Hampton head: Barry Martin said good schools should be "opened up"
Tim Ross13 April 2012

Bright children whose parents cannot afford a private education should have their fees paid with public money, a leading headteacher said today.

Barry Martin, head of the independent Hampton School, called for a revival of the assisted places scheme that Labour abolished as too "elitist" in 1997. He said such a move would help more working-class students enter highly selective universities like Oxford and Cambridge.

Mr Martin was speaking after his boys' school topped this year's Evening Standard league table with the best A-level results in London.

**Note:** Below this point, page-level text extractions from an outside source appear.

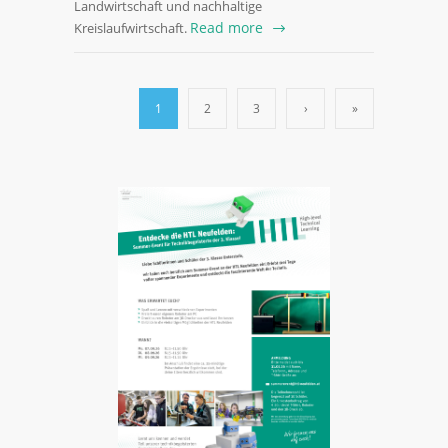
Landwirtschaft und nachhaltige
Read more
Kreislaufwirtschaft.
1
2
3
›
»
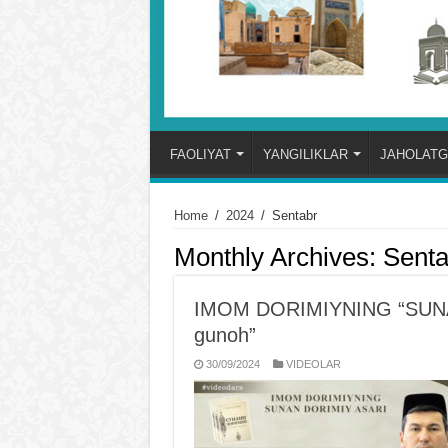
FAOLIYAT
YANGILIKLAR
JAHOLATG
Home
/
2024
/
Sentabr
Monthly Archives:
Senta
IMOM DORIMIYNING “SUNANI 
gunoh”
30/09/2024
VIDЕOLAR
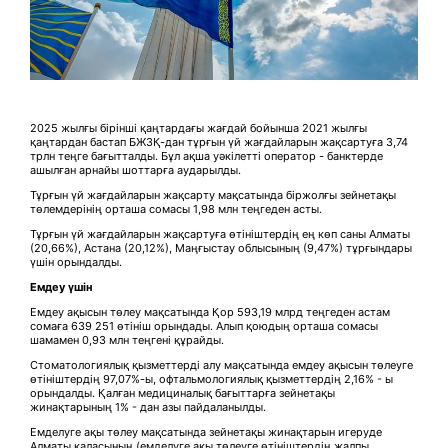
2025 жылғы бірінші қаңтардағы жағдай бойынша 2021 жылғы
қаңтардан бастап БЖЗҚ-дан тұрғын үй жағдайларын жақсартуға 3,74
трлн теңге бағытталды. Бұл ақша уәкілетті оператор - банктерде
ашылған арнайы шоттарға аударылды.
Тұрғын үй жағдайларын жақсарту мақсатында біржолғы зейнетақы
төлемдерінің орташа сомасы 1,98 млн теңгеден асты.
Тұрғын үй жағдайларын жақсартуға өтініштердің ең көп саны Алматы
(20,66%), Астана (20,12%), Маңғыстау облысының (9,47%) тұрғындары
үшін орындалды.
Емдеу үшін
Емдеу ақысын төлеу мақсатында Қор 593,19 млрд теңгеден астам
сомаға 639 251 өтініш орындады. Алып қоюдың орташа сомасы
шамамен 0,93 млн теңгені құрайды.
Стоматологиялық қызметтерді алу мақсатында емдеу ақысын төлеуге
өтініштердің 97,07%-ы, офтальмологиялық қызметтердің 2,16% - ы
орындалды. Қалған медициналық бағыттарға зейнетақы
жинақтарының 1% - дан азы пайдаланылды.
Емделуге ақы төлеу мақсатында зейнетақы жинақтарын игеруде
Алматы қаласының (емделуге ақы төлеуге өтініштердің жалпы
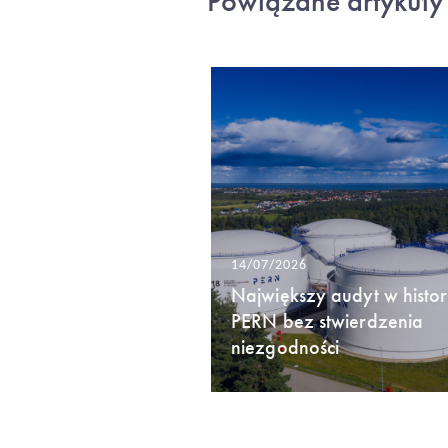
Powiązane artykuły
14/07/2026
Największy audyt w histori
PERN bez stwierdzenia
niezgodności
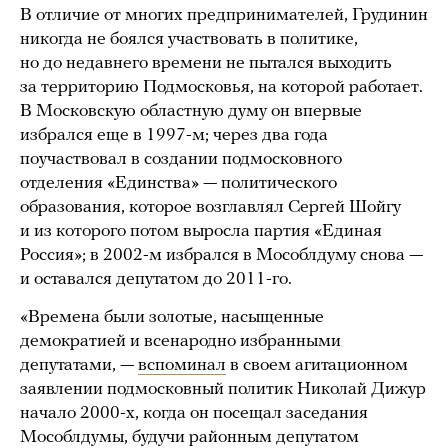
В отличие от многих предпринимателей, Грудинин
никогда не боялся участвовать в политике,
но до недавнего времени не пытался выходить
за территорию Подмосковья, на которой работает.
В Московскую областную думу он впервые
избрался еще в 1997-м; через два года
поучаствовал в создании подмосковного
отделения «Единства» — политического
образования, которое возглавлял Сергей Шойгу
и из которого потом выросла партия «Единая
Россия»; в 2002-м избрался в Мособлдуму снова —
и оставался депутатом до 2011-го.
«Времена были золотые, насыщенные
демократией и всенародно избранными
депутатами, —
вспоминал
в своем агитационном
заявлении подмосковный политик Николай Дижур
начало 2000-х, когда он посещал заседания
Мособлдумы, будучи районным депутатом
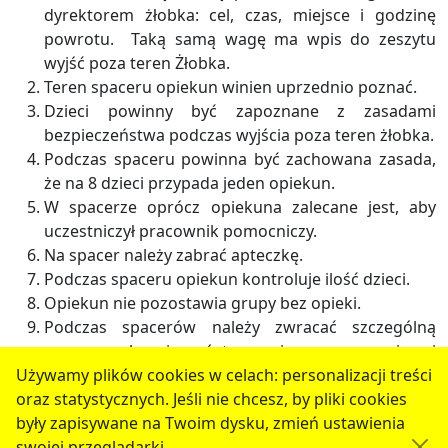
dyrektorem żłobka: cel, czas, miejsce i godzinę
powrotu. Taką samą wagę ma wpis do zeszytu
wyjść poza teren Żłobka.
Teren spaceru opiekun winien uprzednio poznać.
Dzieci powinny być zapoznane z zasadami
bezpieczeństwa podczas wyjścia poza teren żłobka.
Podczas spaceru powinna być zachowana zasada,
że na 8 dzieci przypada jeden opiekun.
W spacerze oprócz opiekuna zalecane jest, aby
uczestniczył pracownik pomocniczy.
Na spacer należy zabrać apteczkę.
Podczas spaceru opiekun kontroluje ilość dzieci.
Opiekun nie pozostawia grupy bez opieki.
Podczas spacerów należy zwracać szczególną
uwagę na bezpieczeństwo związane z przepisami
ruchu drogowego.
Używamy plików cookies w celach: personalizacji treści
oraz statystycznych. Jeśli nie chcesz, by pliki cookies
serwis jest częścią portalu miejskiego
www.chojnow.eu
były zapisywane na Twoim dysku, zmień ustawienia
przygotowanego przez
MEDIART
(w
CMS
) © przy
swojej przeglądarki.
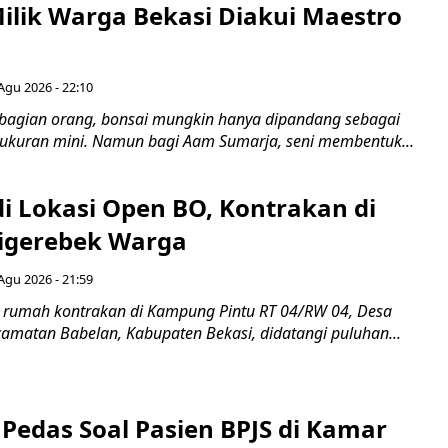
Milik Warga Bekasi Diakui Maestro
Agu 2026 - 22:10
bagian orang, bonsai mungkin hanya dipandang sebagai
ukuran mini. Namun bagi Aam Sumarja, seni membentuk...
di Lokasi Open BO, Kontrakan di
igerebek Warga
Agu 2026 - 21:59
 rumah kontrakan di Kampung Pintu RT 04/RW 04, Desa
camatan Babelan, Kabupaten Bekasi, didatangi puluhan...
Pedas Soal Pasien BPJS di Kamar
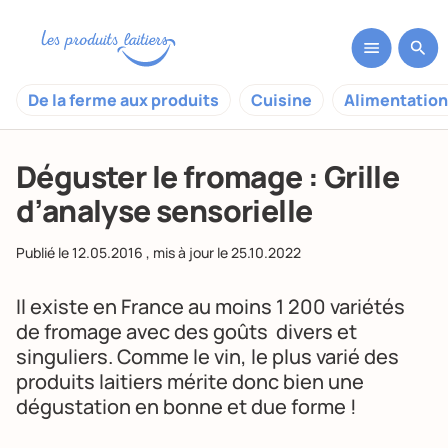
De la ferme aux produits
Cuisine
Alimentation
Déguster le fromage : Grille
d’analyse sensorielle
Publié le
12.05.2016
, mis à jour le
25.10.2022
Il existe en France au moins 1 200 variétés
de fromage avec des goûts
divers
et
singuliers
. Comme le vin, le plus varié des
produits laitiers mérite donc bien une
dégustation en bonne et due forme !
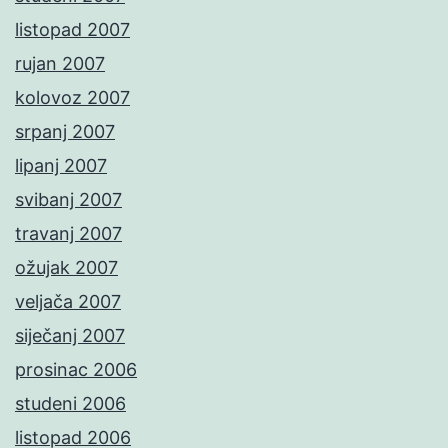
listopad 2007
rujan 2007
kolovoz 2007
srpanj 2007
lipanj 2007
svibanj 2007
travanj 2007
ožujak 2007
veljača 2007
siječanj 2007
prosinac 2006
studeni 2006
listopad 2006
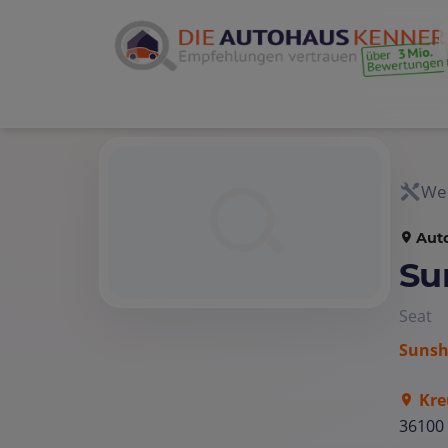
Wer
Aut
Su
Seat
Sunsh
Kre
36100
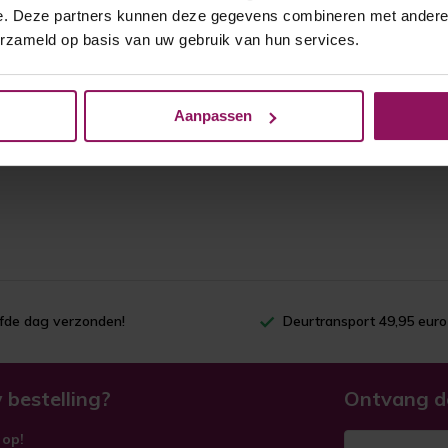
e. Deze partners kunnen deze gegevens combineren met andere i
erzameld op basis van uw gebruik van hun services.
Aanpassen
lfde dag verzonden!
Deurtransport 49,95 euro
 bestelling?
Ontvang d
 op!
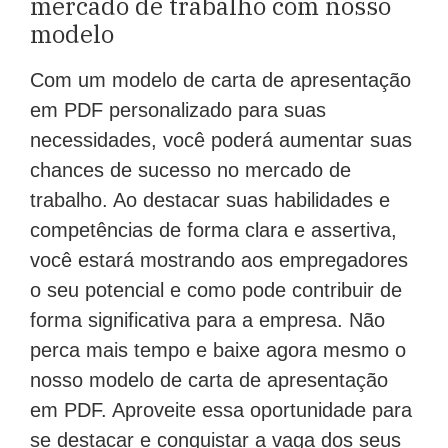
mercado de trabalho com nosso
modelo
Com um modelo de carta de apresentação
em PDF personalizado para suas
necessidades, você poderá aumentar suas
chances de sucesso no mercado de
trabalho. Ao destacar suas habilidades e
competências de forma clara e assertiva,
você estará mostrando aos empregadores
o seu potencial e como pode contribuir de
forma significativa para a empresa. Não
perca mais tempo e baixe agora mesmo o
nosso modelo de carta de apresentação
em PDF. Aproveite essa oportunidade para
se destacar e conquistar a vaga dos seus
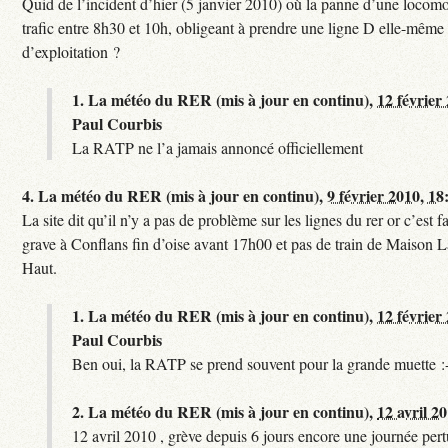
Quid de l’incident d’hier (5 janvier 2010) où la panne d’une locomo
trafic entre 8h30 et 10h, obligeant à prendre une ligne D elle-même
d’exploitation ?
1.
La météo du RER (mis à jour en continu),
12 février
Paul Courbis
La RATP ne l’a jamais annoncé officiellement
4.
La météo du RER (mis à jour en continu),
9 février 2010, 18
La site dit qu’il n’y a pas de problème sur les lignes du rer or c’est 
grave à Conflans fin d’oise avant 17h00 et pas de train de Maison La
Haut.
1.
La météo du RER (mis à jour en continu),
12 février
Paul Courbis
Ben oui, la RATP se prend souvent pour la grande muette :
2.
La météo du RER (mis à jour en continu),
12 avril 2
12 avril 2010 , grève depuis 6 jours encore une journée per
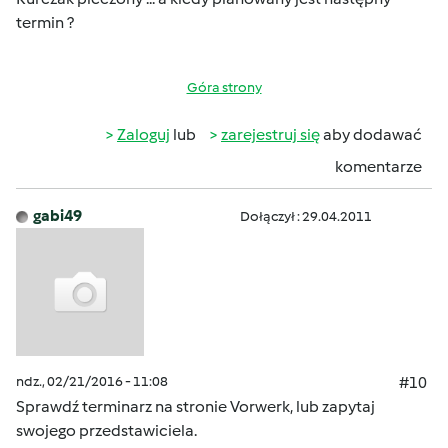
termin ?
Góra strony
Zaloguj
lub
zarejestruj się
aby dodawać
komentarze
gabi49
Dołączył : 29.04.2011
ndz., 02/21/2016 - 11:08
#10
Sprawdź terminarz na stronie Vorwerk, lub zapytaj
swojego przedstawiciela.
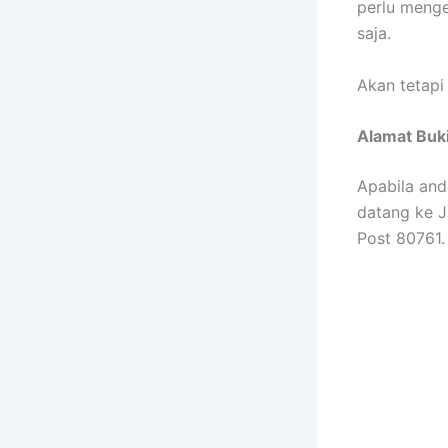
perlu menge
saja.
Akan tetapi
Alamat Buk
Apabila and
datang ke 
Post 80761.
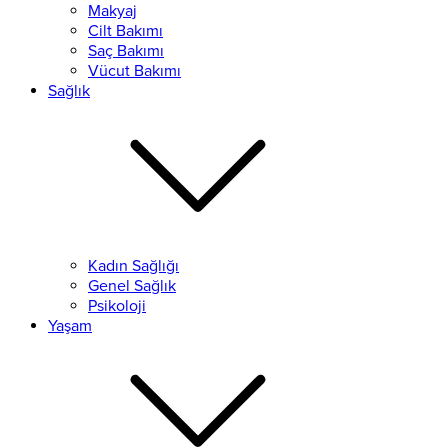
Makyaj
Cilt Bakımı
Saç Bakımı
Vücut Bakımı
Sağlık
Kadın Sağlığı
Genel Sağlık
Psikoloji
Yaşam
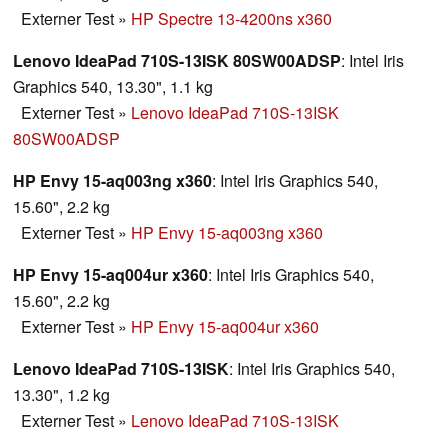
Externer Test
»
HP Spectre 13-4200ns x360
Lenovo IdeaPad 710S-13ISK 80SW00ADSP
: Intel Iris
Graphics 540, 13.30", 1.1 kg
Externer Test
»
Lenovo IdeaPad 710S-13ISK
80SW00ADSP
HP Envy 15-aq003ng x360
: Intel Iris Graphics 540,
15.60", 2.2 kg
Externer Test
»
HP Envy 15-aq003ng x360
HP Envy 15-aq004ur x360
: Intel Iris Graphics 540,
15.60", 2.2 kg
Externer Test
»
HP Envy 15-aq004ur x360
Lenovo IdeaPad 710S-13ISK
: Intel Iris Graphics 540,
13.30", 1.2 kg
Externer Test
»
Lenovo IdeaPad 710S-13ISK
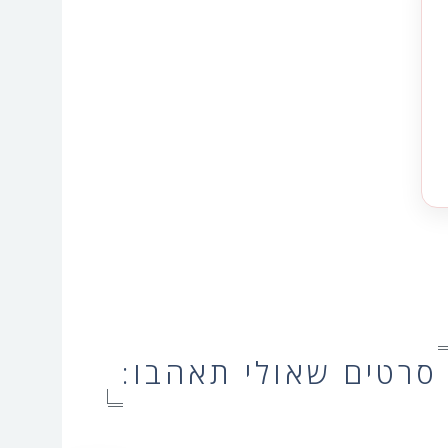
סרטים שאולי תאהבו:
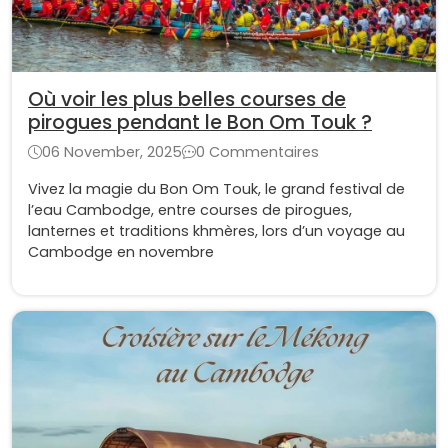
Où voir les plus belles courses de
pirogues pendant le Bon Om Touk ?
06 November, 2025
0 Commentaires
Vivez la magie du Bon Om Touk, le grand festival de
l’eau Cambodge, entre courses de pirogues,
lanternes et traditions khmères, lors d’un voyage au
Cambodge en novembre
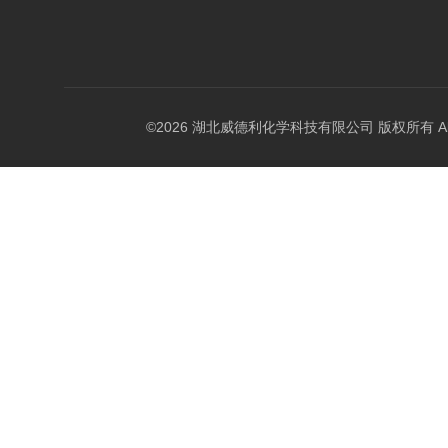
©2026 湖北威德利化学科技有限公司 版权所有 All Rig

On average, Hampton pupils achieved nearly five A-grades each.

But independent schools have been under mounting pressure to prove they do not operate as "exclusive clubs" for children of the rich. New charity laws require they exist for the wider "public benefit".

At the same time, ministers have criticised Oxford and other highly academic universities for failing to take more working-class students. Mr Martin said a solution would be to "open up the schools that are doing really well".

"We would be very open to a system whereby the Government funded places here so we could open the school up," he said. "But we would have to have the right to select boys who are suitable to benefit from what we have to offer.

"If we want the universities to be taking people to read demanding academic subjects from a wide social base, then we have got to have a wide social base going through the system." Margaret Thatcher's Conservative government established the assisted places scheme. By the mid-Eighties, some 6,000 pupils a year were enrolled on free or subsidised places. In 1997 Tony Blair scrapped assisted places and invested the money saved in cutting primary school class sizes.

Mr Martin warned Hampton was prepared to consider ditching

A-levels if new rival courses offered a better preparation for university. The Cambridge Pre-U diploma and International Baccalaureate may be suitable for some pupils, he said. At the moment, however, A-levels are doing their job for Hampton boys — a record number of whom secured offers from Oxbridge.

"A-levels have undoubtedly changed," Mr Martin said. "What's gone amiss in the recent past is that with the expansion of the number of people getting A-grades, it has not been possible for really bright kids to differentiate themselves."

He welcomed reforms including tougher A-level questions, an ex-tended project and a new A*-grade.

But he criticised suggestions that top universities may ignore the A* for political reasons. There are fears a disproportionate number of private school pupils will achieve A*.